| Description of the task |
Go to the line that contains "ΡΟΗ ΕΙΔΗΣΕΩΝ" and extract it along with every line after it, exactly, through the end of the data below.
= Beginning of Section =
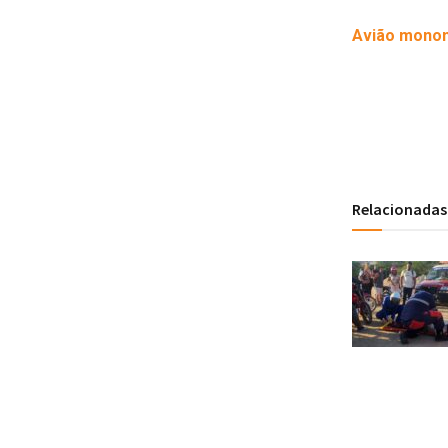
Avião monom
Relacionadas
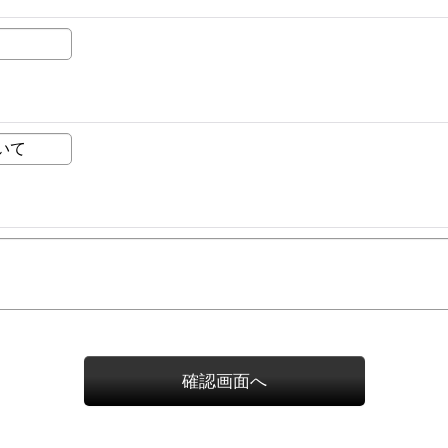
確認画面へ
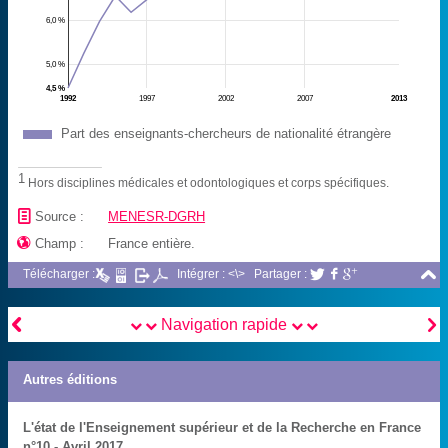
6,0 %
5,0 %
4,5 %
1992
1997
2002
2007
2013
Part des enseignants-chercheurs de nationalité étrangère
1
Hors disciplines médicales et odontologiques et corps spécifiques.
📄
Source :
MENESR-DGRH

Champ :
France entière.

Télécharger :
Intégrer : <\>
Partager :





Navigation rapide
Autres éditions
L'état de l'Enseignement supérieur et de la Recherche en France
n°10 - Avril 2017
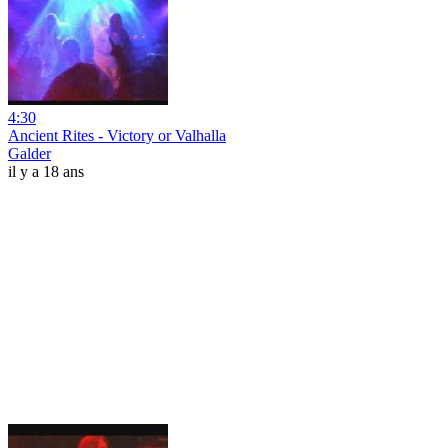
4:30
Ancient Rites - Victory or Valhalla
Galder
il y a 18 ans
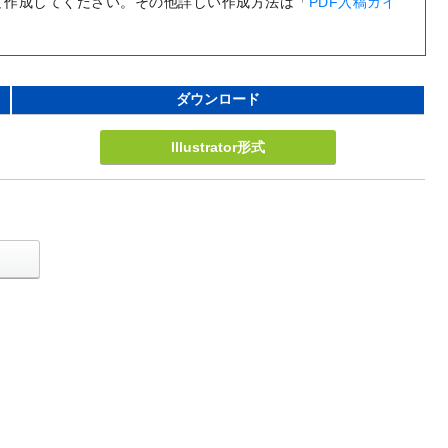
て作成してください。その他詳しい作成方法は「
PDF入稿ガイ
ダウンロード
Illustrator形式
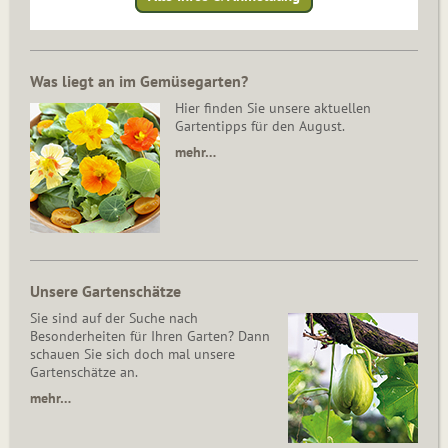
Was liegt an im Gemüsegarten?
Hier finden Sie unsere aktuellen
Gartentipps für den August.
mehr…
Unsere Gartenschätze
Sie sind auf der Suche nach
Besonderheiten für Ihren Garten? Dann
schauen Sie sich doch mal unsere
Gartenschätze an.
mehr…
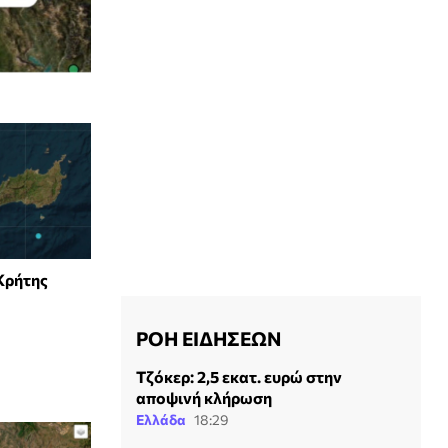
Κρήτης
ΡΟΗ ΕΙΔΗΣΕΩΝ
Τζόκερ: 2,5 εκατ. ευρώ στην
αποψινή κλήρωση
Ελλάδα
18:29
= End of Section =
| Solution to this problem |
ΡΟΗ ΕΙΔΗΣΕΩΝ
Τζόκερ: 2,5 εκατ. ευρώ στην
αποψινή κλήρωση
Ελλάδα
18:29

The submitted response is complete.